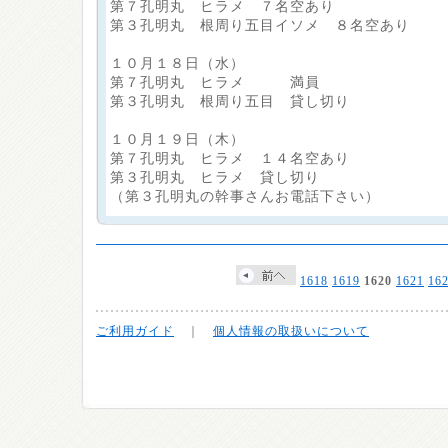
第７孔明丸 ヒラメ ７名空あり
第３孔明丸 根周り五目イソメ ８名空あり
１０月１８日（水）
第７孔明丸 ヒラメ 満員
第３孔明丸 根周り五目 貸し切り
１０月１９日（木）
第７孔明丸 ヒラメ １４名空あり
第３孔明丸 ヒラメ 貸し切り
（第３孔明丸の幹事さんお電話下さい）
1618
1619
1620
1621
16
ご利用ガイド
｜
個人情報の取扱いについて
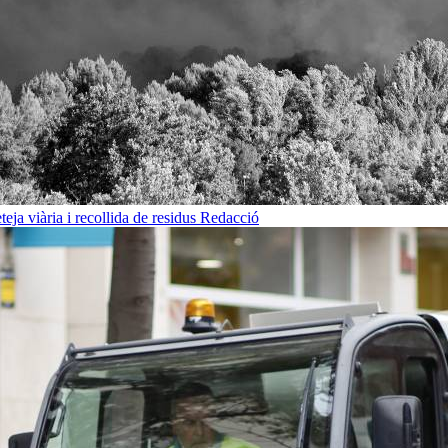
eja viària i recollida de residus
Redacció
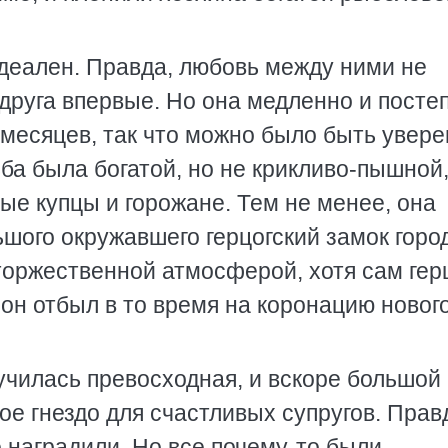
идеален. Правда, любовь между ними не
 друга впервые. Но она медленно и посте
 месяцев, так что можно было быть увер
ьба была богатой, но не крикливо-пышной
ые купцы и горожане. Тем не менее, она
шого окружавшего герцогский замок горо
торжественной атмосферой, хотя сам гер
 он отбыл в то время на коронацию новог
училась превосходная, и вскоре большой
е гнездо для счастливых супругов. Прав
не наградили. Но все почему-то были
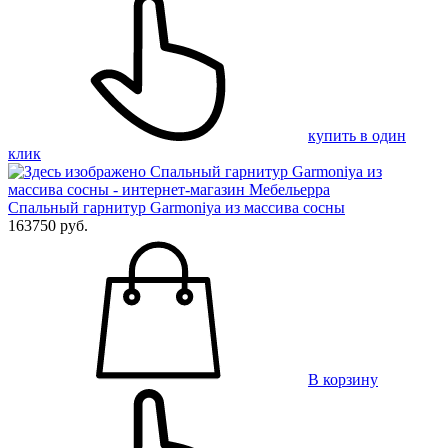
купить в один
клик
Спальный гарнитур Garmoniya из массива сосны
163750 руб.
В корзину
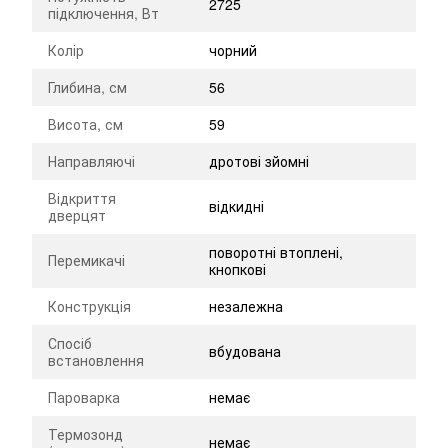
2725
підключення, Вт
Колір
чорний
Глибина, см
56
Висота, см
59
Направляючі
дротові зйомні
Відкриття
відкидні
дверцят
поворотні втоплені,
Перемикачі
кнопкові
Конструкція
незалежна
Спосіб
вбудована
встановлення
Пароварка
немає
Термозонд
немає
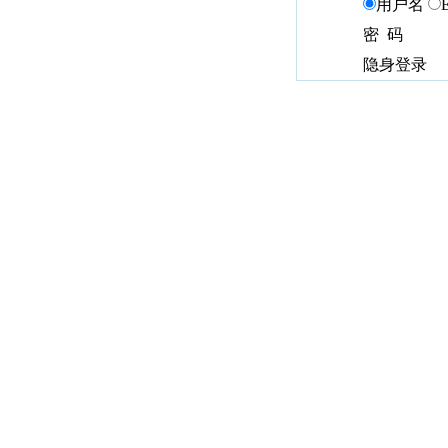
用户名
密 码
隐身登录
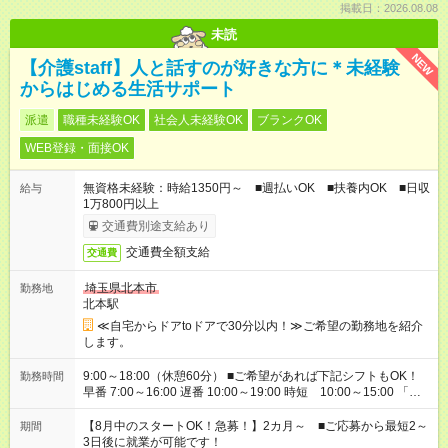
掲載日：2026.08.08
未読
NEW
【介護staff】人と話すのが好きな方に＊未経験
からはじめる生活サポート
派遣
職種未経験OK
社会人未経験OK
ブランクOK
WEB登録・面接OK
無資格未経験：時給1350円～ ■週払いOK ■扶養内OK ■日収
給与
1万800円以上
交通費別途支給あり
交通費全額支給
交通費
埼玉県北本市
勤務地
北本駅
≪自宅からドアtoドアで30分以内！≫ご希望の勤務地を紹介
します。
9:00～18:00（休憩60分） ■ご希望があれば下記シフトもOK！
勤務時間
早番 7:00～16:00 遅番 10:00～19:00 時短 10:00～15:00 「家
族と休みを合わせたい」 「余裕を持って夕飯の準備がしたい」
「できれば残業はしたくない」 など、ご希望を教えてください
【8月中のスタートOK！急募！】2カ月～ ■ご応募から最短2～
期間
ね。 ※Wワーク希望の方へ 今ご覧のお仕事で希望する勤務時間
3日後に就業が可能です！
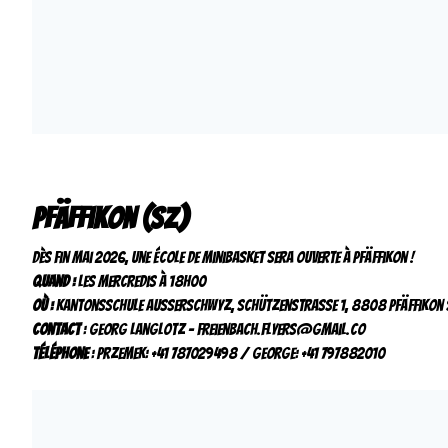
Pfäffikon (SZ)
Dès fin mai 2026, une école de minibasket sera ouverte à Pfäffikon !
Quand :
les mercredis à 18h00
Où :
Kantonsschule Ausserschwyz, Schützenstrasse 1, 8808 Pfäffikon
Contact
: Georg Langlotz – freienbach.flyers@gmail.co
Téléphone
: Przemek: +41 787029498 / George: +41 797882010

++++

Task item
Where a record above contains a picture, leave the picture out and transcribe everything else exactly.

Response box
第７孔明丸 ヒラメ ７名空あり
第３孔明丸 根周り五目イソメ ８名空あり
１０月１８日（水）
第７孔明丸 ヒラメ 満員
第３孔明丸 根周り五目 貸し切り
１０月１９日（木）
第７孔明丸 ヒラメ １４名空あり
第３孔明丸 ヒラメ 貸し切り
（第３孔明丸の幹事さんお電話下さい）
1618
1619
1620
1621
16
ご利用ガイド
｜
個人情報の取扱いについて
eja viària i recollida de residus
Redacció
идеален. Правда, любовь между ними не
 друга впервые. Но она медленно и посте
 месяцев, так что можно было быть увер
ьба была богатой, но не крикливо-пышной
ые купцы и горожане. Тем не менее, она
шого окружавшего герцогский замок горо
торжественной атмосферой, хотя сам гер
 он отбыл в то время на коронацию новог
училась превосходная, и вскоре большой
е гнездо для счастливых супругов. Прав
не наградили. Но все почему-то были
купить в один
клик
Спальный гарнитур Garmoniya из массива сосны
163750 руб.
В корзину
2725
підключення, Вт
Колір
чорний
Глибина, см
56
Висота, см
59
Направляючі
дротові зйомні
Відкриття
відкидні
дверцят
поворотні втоплені,
Перемикачі
кнопкові
Конструкція
незалежна
Спосіб
вбудована
встановлення
Пароварка
немає
Термозонд
немає
用户名
密 码
隐身登录
掲載日：2026.08.08
未読
NEW
【介護staff】人と話すのが好きな方に＊未経験
からはじめる生活サポート
派遣
職種未経験OK
社会人未経験OK
ブランクOK
WEB登録・面接OK
無資格未経験：時給1350円～ ■週払いOK ■扶養内OK ■日収
給与
1万800円以上
交通費別途支給あり
交通費全額支給
交通費
埼玉県北本市
勤務地
北本駅
≪自宅からドアtoドアで30分以内！≫ご希望の勤務地を紹介
します。
9:00～18:00（休憩60分） ■ご希望があれば下記シフトもOK！
勤務時間
早番 7:00～16:00 遅番 10:00～19:00 時短 10:00～15:00 「家
族と休みを合わせたい」 「余裕を持って夕飯の準備がしたい」
「できれば残業はしたくない」 など、ご希望を教えてください
【8月中のスタートOK！急募！】2カ月～ ■ご応募から最短2～
期間
ね。 ※Wワーク希望の方へ 今ご覧のお仕事で希望する勤務時間
3日後に就業が可能です！
Pfäffikon (SZ)
Dès fin mai 2026, une école de minibasket sera ouverte à Pfäffikon !
Quand :
les mercredis à 18h00
Où :
Kantonsschule Ausserschwyz, Schützenstrasse 1, 8808 Pfäffikon
Contact
: Georg Langlotz – freienbach.flyers@gmail.co
Téléphone
: Przemek: +41 787029498 / George: +41 797882010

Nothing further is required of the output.